━━━━━ RECORDS PROVIDED

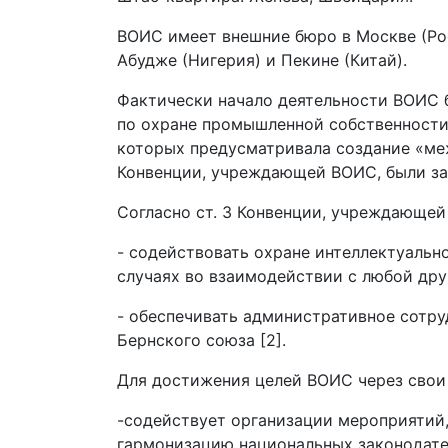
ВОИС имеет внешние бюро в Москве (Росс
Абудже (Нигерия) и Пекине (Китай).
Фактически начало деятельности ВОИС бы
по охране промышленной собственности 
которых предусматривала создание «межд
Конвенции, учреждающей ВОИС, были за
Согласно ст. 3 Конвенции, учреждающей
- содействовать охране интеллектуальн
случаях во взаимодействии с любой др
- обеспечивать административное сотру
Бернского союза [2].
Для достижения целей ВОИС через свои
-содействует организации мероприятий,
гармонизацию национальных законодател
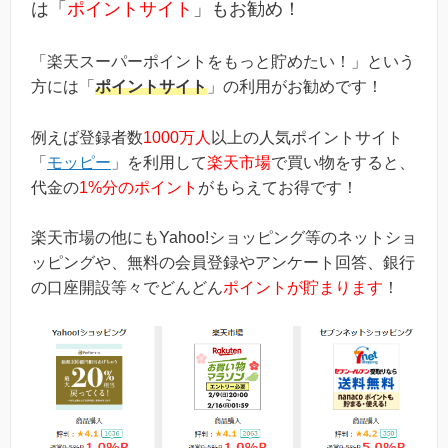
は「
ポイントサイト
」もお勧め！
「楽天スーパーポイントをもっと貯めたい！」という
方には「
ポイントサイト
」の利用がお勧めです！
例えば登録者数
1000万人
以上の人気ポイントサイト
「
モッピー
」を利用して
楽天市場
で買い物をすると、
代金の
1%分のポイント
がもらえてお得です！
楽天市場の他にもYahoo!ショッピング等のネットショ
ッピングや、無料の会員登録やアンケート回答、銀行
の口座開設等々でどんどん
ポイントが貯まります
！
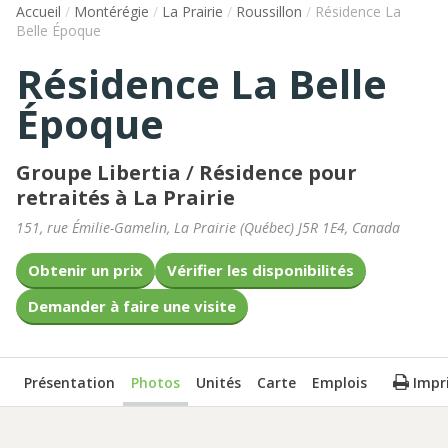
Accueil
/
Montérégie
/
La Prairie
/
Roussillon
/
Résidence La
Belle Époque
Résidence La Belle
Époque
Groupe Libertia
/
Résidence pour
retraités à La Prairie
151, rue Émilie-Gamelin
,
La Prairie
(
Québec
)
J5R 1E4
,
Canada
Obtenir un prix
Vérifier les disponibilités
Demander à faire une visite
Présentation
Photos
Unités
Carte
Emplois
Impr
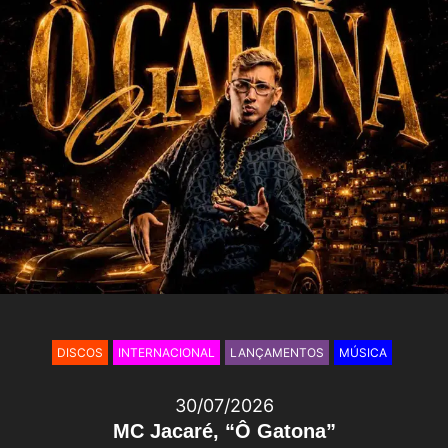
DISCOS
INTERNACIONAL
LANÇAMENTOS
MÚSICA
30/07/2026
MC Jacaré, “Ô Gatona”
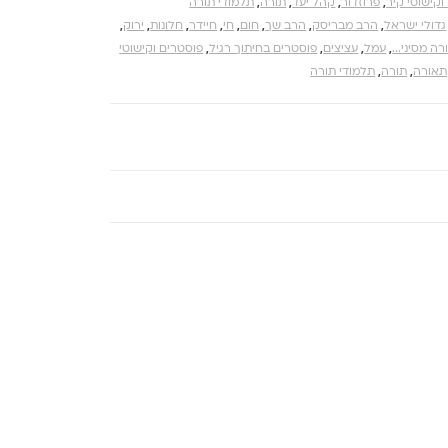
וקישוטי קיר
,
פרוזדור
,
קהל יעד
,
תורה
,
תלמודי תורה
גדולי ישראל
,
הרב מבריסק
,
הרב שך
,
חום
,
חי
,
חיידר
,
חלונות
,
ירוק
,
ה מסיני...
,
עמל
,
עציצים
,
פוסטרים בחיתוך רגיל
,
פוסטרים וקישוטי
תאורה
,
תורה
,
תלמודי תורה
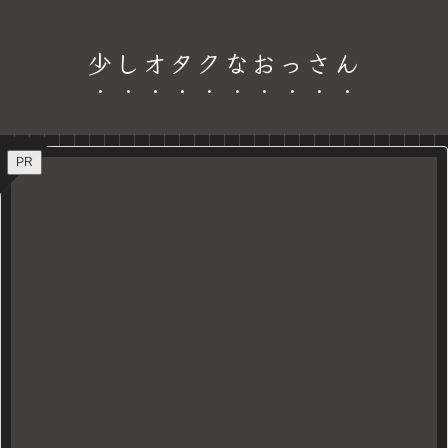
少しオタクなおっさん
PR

━━━━━━━━━━
━━━━━ RECORDS PROVIDED

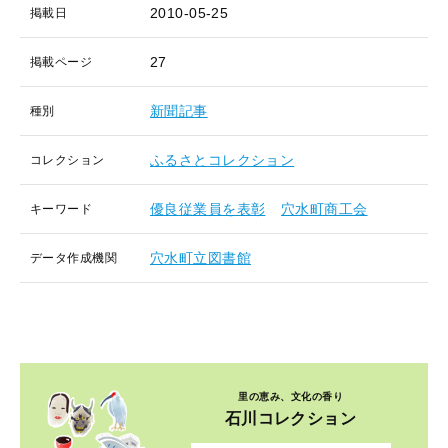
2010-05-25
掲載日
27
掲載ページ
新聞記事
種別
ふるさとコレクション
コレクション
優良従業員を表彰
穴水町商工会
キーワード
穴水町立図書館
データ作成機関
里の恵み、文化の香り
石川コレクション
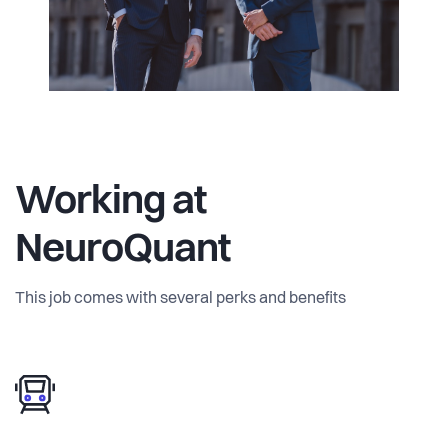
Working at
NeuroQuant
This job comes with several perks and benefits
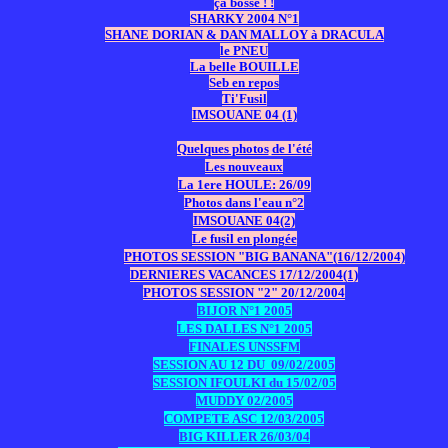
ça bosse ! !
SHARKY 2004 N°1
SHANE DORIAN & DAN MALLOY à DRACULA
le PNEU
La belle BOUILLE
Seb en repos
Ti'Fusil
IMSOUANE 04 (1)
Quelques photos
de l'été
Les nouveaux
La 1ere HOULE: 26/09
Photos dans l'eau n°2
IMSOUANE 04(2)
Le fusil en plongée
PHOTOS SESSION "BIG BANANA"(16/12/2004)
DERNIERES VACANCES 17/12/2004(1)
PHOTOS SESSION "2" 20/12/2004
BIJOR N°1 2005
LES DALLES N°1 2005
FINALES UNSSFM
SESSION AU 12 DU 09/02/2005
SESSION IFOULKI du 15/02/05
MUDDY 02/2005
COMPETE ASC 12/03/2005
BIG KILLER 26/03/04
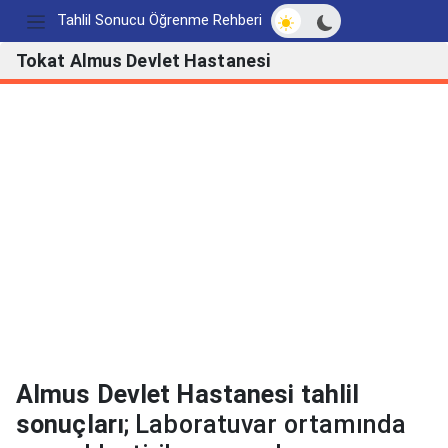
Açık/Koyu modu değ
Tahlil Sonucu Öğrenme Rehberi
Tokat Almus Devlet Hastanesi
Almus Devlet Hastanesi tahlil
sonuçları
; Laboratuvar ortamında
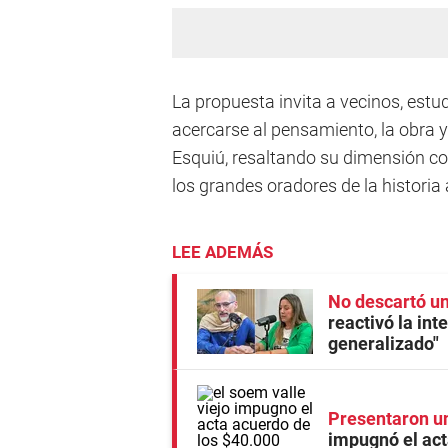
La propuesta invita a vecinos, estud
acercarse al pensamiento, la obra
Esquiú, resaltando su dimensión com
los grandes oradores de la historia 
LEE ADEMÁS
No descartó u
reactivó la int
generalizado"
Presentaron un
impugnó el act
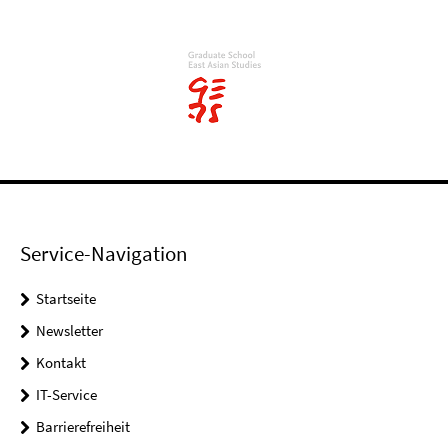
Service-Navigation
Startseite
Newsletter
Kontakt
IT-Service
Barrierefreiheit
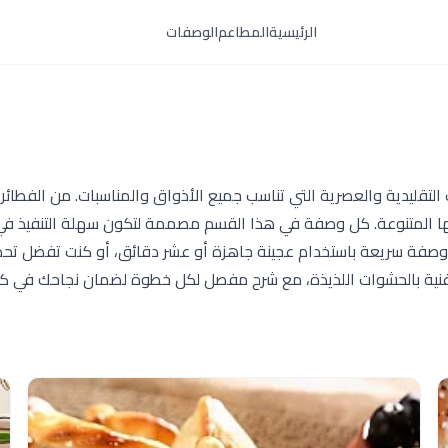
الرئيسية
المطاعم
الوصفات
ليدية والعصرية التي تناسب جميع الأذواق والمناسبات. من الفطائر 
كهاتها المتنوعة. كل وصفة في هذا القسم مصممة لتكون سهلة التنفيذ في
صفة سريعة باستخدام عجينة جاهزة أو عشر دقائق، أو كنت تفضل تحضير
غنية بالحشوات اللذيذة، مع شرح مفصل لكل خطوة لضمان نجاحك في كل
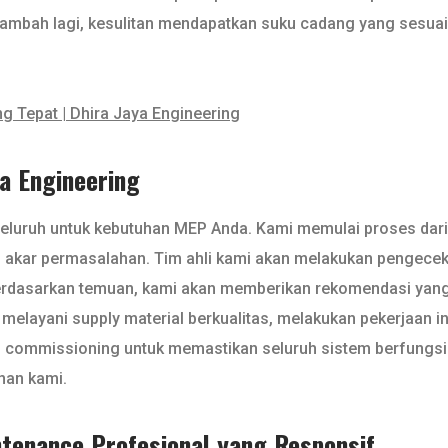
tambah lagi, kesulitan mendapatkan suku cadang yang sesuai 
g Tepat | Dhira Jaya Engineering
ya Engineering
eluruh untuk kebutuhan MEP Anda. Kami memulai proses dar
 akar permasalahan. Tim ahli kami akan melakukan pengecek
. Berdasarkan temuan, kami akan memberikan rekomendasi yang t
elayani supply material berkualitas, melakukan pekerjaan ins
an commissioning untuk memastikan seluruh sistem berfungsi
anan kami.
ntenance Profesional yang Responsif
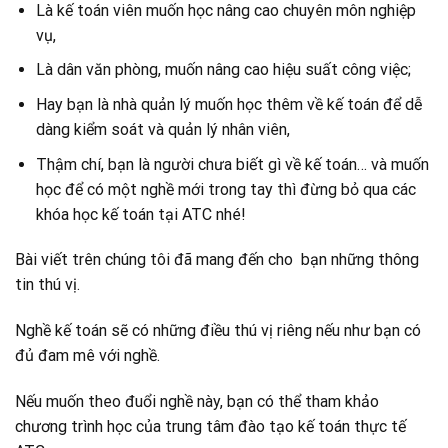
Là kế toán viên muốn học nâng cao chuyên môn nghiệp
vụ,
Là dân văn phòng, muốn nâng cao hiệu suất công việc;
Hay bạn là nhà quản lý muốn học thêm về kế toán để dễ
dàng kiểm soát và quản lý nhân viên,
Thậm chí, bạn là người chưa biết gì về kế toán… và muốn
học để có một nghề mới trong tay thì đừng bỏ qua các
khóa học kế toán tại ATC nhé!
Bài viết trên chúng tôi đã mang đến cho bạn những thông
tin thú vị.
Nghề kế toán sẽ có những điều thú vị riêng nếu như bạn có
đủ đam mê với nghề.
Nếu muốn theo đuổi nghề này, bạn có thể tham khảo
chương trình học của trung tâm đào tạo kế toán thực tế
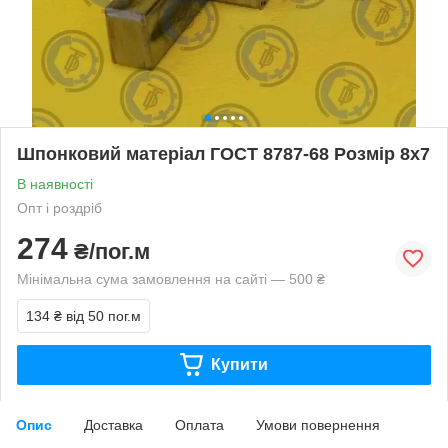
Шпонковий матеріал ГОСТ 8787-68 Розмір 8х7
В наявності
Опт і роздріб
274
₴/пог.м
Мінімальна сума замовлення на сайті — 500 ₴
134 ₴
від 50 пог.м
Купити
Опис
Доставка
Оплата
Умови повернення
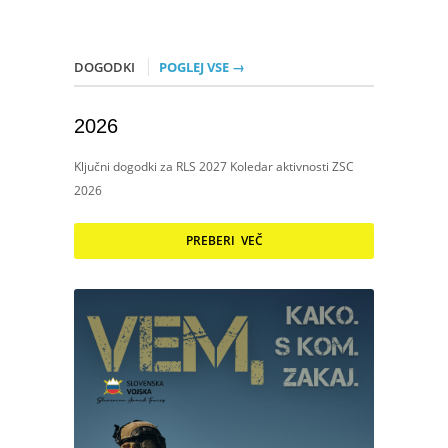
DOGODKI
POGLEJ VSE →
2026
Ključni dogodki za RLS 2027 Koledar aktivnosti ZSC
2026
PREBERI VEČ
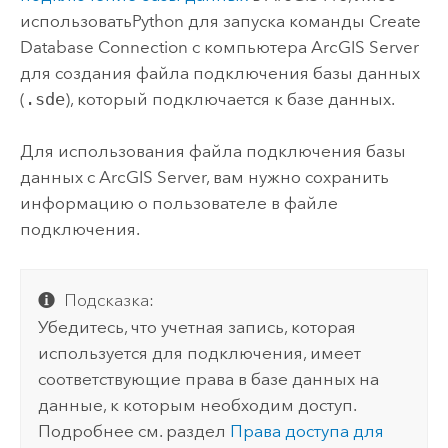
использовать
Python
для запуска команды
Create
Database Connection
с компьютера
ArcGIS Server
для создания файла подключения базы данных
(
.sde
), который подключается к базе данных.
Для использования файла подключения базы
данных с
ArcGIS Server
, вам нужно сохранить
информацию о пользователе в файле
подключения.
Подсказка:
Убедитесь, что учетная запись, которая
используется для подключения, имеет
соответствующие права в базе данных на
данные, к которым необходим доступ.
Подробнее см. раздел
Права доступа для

━━━━━━━━━━

The total wanted is the number of lines in the entries above that contain "файла". Give it alone.

2